*** LISTED RECORDS Section Begins ***
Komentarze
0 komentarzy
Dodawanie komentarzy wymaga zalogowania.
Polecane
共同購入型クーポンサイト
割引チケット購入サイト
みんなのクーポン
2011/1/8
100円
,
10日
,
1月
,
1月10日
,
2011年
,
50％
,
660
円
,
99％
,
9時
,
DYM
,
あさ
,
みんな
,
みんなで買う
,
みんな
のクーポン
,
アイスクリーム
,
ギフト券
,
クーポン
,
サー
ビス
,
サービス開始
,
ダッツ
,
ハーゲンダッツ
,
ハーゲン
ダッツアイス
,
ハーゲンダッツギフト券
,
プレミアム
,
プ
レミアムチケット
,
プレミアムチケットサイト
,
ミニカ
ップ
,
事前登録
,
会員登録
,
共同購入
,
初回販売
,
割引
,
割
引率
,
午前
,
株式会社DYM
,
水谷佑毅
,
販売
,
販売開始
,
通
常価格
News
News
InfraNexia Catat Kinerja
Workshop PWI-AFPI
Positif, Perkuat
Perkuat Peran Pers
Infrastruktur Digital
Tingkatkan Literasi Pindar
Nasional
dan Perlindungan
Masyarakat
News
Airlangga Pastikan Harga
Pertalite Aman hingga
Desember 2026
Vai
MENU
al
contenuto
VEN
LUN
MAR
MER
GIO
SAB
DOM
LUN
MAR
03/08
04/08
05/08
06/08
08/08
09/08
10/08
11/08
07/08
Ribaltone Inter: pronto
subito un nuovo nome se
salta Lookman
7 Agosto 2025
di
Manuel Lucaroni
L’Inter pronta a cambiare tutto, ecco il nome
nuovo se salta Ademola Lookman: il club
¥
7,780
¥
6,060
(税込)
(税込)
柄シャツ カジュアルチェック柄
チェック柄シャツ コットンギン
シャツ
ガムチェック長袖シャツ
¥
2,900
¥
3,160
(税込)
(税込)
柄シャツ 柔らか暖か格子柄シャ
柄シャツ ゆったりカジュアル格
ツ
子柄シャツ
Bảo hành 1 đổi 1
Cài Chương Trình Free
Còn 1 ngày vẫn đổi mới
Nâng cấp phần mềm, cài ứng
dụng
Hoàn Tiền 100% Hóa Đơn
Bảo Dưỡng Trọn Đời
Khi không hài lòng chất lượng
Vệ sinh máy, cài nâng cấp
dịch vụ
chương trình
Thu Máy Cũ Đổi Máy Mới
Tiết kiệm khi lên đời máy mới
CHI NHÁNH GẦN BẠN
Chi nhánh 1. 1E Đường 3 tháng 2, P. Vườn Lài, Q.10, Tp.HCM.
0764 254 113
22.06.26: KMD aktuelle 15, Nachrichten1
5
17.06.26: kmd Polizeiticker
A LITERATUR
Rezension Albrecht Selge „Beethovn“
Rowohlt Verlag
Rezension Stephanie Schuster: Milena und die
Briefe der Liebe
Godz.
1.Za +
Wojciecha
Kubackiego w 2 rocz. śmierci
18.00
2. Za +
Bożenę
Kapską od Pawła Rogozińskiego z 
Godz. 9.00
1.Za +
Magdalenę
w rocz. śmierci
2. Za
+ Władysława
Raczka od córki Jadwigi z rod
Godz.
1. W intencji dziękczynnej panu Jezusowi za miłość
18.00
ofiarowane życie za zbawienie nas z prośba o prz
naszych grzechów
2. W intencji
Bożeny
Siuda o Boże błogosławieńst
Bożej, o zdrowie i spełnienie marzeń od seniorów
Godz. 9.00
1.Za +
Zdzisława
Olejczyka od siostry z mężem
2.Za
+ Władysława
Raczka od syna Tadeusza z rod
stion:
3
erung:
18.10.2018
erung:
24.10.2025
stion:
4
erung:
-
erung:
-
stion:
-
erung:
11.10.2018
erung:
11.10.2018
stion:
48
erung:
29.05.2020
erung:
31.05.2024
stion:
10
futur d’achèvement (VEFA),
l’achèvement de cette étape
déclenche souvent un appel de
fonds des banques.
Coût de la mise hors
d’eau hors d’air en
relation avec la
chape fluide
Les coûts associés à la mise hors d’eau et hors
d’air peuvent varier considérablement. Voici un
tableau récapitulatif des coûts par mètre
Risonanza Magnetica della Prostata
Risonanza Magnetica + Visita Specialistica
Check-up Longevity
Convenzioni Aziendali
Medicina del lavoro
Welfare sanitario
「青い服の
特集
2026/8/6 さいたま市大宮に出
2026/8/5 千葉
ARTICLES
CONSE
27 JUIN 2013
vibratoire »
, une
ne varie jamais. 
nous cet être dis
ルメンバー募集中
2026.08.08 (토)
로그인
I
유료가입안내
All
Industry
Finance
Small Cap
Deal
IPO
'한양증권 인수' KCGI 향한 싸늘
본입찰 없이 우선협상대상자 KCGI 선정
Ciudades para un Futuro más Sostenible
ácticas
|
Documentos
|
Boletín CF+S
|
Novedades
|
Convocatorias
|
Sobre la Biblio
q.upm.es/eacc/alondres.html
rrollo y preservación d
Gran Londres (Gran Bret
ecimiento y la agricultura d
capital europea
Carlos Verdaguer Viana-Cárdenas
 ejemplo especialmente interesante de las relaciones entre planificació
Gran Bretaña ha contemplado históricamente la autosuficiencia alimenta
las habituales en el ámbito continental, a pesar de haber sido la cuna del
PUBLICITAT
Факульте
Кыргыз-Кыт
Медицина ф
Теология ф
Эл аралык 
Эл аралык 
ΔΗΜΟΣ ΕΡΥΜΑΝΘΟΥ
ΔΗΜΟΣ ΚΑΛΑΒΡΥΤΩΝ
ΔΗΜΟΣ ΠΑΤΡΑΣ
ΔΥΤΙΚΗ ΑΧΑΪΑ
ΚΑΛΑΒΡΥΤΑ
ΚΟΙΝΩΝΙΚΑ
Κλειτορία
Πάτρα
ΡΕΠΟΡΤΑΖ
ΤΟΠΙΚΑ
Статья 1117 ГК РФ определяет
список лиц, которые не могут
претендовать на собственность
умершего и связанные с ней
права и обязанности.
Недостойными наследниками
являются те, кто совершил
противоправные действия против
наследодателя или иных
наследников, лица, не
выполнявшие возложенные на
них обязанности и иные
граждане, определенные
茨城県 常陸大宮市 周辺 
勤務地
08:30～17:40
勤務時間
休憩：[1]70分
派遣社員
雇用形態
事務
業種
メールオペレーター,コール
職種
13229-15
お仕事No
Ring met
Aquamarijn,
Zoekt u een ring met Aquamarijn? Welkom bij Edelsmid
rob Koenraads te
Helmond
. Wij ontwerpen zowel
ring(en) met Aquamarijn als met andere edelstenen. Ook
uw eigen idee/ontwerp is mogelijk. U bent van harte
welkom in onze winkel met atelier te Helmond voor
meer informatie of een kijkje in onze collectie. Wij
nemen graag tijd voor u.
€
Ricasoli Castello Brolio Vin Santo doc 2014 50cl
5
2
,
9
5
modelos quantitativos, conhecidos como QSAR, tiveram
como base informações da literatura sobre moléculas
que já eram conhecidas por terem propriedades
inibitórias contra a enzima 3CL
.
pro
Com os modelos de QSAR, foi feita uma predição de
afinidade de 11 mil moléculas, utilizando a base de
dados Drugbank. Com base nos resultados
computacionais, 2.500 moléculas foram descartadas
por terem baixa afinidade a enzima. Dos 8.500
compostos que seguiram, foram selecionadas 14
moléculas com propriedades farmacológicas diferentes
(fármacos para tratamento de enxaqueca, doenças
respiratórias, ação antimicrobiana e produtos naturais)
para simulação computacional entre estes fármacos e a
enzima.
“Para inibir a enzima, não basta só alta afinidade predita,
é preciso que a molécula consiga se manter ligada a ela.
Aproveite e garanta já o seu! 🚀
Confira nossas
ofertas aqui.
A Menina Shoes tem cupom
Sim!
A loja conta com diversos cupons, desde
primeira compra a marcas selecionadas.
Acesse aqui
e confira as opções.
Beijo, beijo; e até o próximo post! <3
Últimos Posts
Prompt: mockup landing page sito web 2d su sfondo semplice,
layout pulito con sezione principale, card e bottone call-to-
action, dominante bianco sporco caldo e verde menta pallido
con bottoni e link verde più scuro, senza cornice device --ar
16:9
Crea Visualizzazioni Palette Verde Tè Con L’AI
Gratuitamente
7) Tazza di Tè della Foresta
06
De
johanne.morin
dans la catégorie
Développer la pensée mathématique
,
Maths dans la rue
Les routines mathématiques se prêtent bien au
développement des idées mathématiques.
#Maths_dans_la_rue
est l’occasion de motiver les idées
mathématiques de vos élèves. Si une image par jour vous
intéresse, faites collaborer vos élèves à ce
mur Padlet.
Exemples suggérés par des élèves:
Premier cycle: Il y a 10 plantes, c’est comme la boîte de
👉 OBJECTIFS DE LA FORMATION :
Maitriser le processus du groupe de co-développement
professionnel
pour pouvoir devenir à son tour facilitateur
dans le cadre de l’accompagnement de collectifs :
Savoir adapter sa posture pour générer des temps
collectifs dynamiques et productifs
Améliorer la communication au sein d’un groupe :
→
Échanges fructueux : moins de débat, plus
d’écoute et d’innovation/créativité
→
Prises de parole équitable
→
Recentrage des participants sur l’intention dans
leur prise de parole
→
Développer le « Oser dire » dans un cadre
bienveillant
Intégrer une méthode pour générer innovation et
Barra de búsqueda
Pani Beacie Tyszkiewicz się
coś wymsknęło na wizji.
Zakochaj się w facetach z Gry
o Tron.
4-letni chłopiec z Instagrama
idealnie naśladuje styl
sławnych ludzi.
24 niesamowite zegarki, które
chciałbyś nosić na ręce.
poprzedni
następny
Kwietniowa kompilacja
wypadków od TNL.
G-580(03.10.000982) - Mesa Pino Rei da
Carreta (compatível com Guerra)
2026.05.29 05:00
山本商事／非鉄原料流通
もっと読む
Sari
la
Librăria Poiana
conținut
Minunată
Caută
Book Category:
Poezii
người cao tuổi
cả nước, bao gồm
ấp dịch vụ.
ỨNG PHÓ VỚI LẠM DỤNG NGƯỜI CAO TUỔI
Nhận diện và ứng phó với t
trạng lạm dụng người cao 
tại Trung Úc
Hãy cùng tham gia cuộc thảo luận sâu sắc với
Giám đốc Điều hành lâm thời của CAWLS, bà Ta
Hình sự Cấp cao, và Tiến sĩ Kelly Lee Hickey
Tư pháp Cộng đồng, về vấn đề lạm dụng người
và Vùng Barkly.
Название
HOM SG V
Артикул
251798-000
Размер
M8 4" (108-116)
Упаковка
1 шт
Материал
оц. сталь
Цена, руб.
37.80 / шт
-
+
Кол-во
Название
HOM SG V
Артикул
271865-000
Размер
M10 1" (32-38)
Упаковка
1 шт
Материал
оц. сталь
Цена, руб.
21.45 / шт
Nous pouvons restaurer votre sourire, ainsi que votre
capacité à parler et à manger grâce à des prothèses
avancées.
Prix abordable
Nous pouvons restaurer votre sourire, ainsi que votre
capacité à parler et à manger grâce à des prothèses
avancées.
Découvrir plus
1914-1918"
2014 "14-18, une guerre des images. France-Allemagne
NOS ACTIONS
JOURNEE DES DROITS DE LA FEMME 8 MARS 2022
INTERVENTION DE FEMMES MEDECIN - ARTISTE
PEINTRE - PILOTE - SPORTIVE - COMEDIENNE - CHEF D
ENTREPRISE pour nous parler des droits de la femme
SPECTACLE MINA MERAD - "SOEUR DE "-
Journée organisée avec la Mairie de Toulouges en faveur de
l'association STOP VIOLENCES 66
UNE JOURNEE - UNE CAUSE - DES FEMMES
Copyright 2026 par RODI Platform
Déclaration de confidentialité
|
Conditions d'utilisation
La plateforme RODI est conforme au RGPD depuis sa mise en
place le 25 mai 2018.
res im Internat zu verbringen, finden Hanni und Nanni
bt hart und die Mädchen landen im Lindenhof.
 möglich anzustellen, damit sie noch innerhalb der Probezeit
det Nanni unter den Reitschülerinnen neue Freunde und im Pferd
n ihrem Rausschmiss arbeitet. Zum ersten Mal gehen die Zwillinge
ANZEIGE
*** LISTED RECORDS Section Ends ***
_PROBLEM REQUIREMENTS_. Of all the entries above, repeat only the lines from the line that has "dans un cadre" to the line that has "PEINTRE - PILOTE", both lines included, exactly.

_EXERCISE RESPONSE_.
Développer le « Oser dire » dans un cadre
bienveillant
Intégrer une méthode pour générer innovation et
Barra de búsqueda
Pani Beacie Tyszkiewicz się
coś wymsknęło na wizji.
Zakochaj się w facetach z Gry
o Tron.
4-letni chłopiec z Instagrama
idealnie naśladuje styl
sławnych ludzi.
24 niesamowite zegarki, które
chciałbyś nosić na ręce.
poprzedni
następny
Kwietniowa kompilacja
wypadków od TNL.
G-580(03.10.000982) - Mesa Pino Rei da
Carreta (compatível com Guerra)
2026.05.29 05:00
山本商事／非鉄原料流通
もっと読む
Sari
la
Librăria Poiana
conținut
Minunată
Caută
Book Category:
Poezii
người cao tuổi
cả nước, bao gồm
ấp dịch vụ.
ỨNG PHÓ VỚI LẠM DỤNG NGƯỜI CAO TUỔI
Nhận diện và ứng phó với t
trạng lạm dụng người cao 
tại Trung Úc
Hãy cùng tham gia cuộc thảo luận sâu sắc với
Giám đốc Điều hành lâm thời của CAWLS, bà Ta
Hình sự Cấp cao, và Tiến sĩ Kelly Lee Hickey
Tư pháp Cộng đồng, về vấn đề lạm dụng người
và Vùng Barkly.
Название
HOM SG V
Артикул
251798-000
Размер
M8 4" (108-116)
Упаковка
1 шт
Материал
оц. сталь
Цена, руб.
37.80 / шт
-
+
Кол-во
Название
HOM SG V
Артикул
271865-000
Размер
M10 1" (32-38)
Упаковка
1 шт
Материал
оц. сталь
Цена, руб.
21.45 / шт
Nous pouvons restaurer votre sourire, ainsi que votre
capacité à parler et à manger grâce à des prothèses
avancées.
Prix abordable
Nous pouvons restaurer votre sourire, ainsi que votre
capacité à parler et à manger grâce à des prothèses
avancées.
Découvrir plus
1914-1918"
2014 "14-18, une guerre des images. France-Allemagne
NOS ACTIONS
JOURNEE DES DROITS DE LA FEMME 8 MARS 2022
INTERVENTION DE FEMMES MEDECIN - ARTISTE
PEINTRE - PILOTE - SPORTIVE - COMEDIENNE - CHEF D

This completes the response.